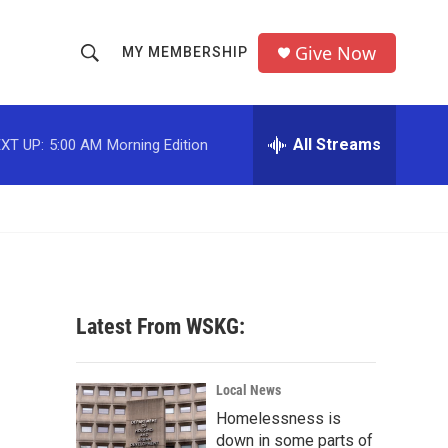
Give Now
MY MEMBERSHIP
S
S
e
h
a
r
All Streams
XT UP:
5:00 AM
Morning Edition
o
c
h
w
Q
u
S
e
r
e
y
a
Latest From WSKG:
r
c
Local News
Homelessness is
h
down in some parts of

EXERCISE DETAILS => Leave images out of the retyped records; keep all else exact.

WRITTEN ANSWER =>
Give Now
MY MEMBERSHIP
S
S
e
h
a
r
All Streams
XT UP:
5:00 AM
Morning Edition
o
c
h
w
Q
u
S
e
r
e
y
a
Latest From WSKG:
r
c
Local News
Homelessness is
h
down in some parts of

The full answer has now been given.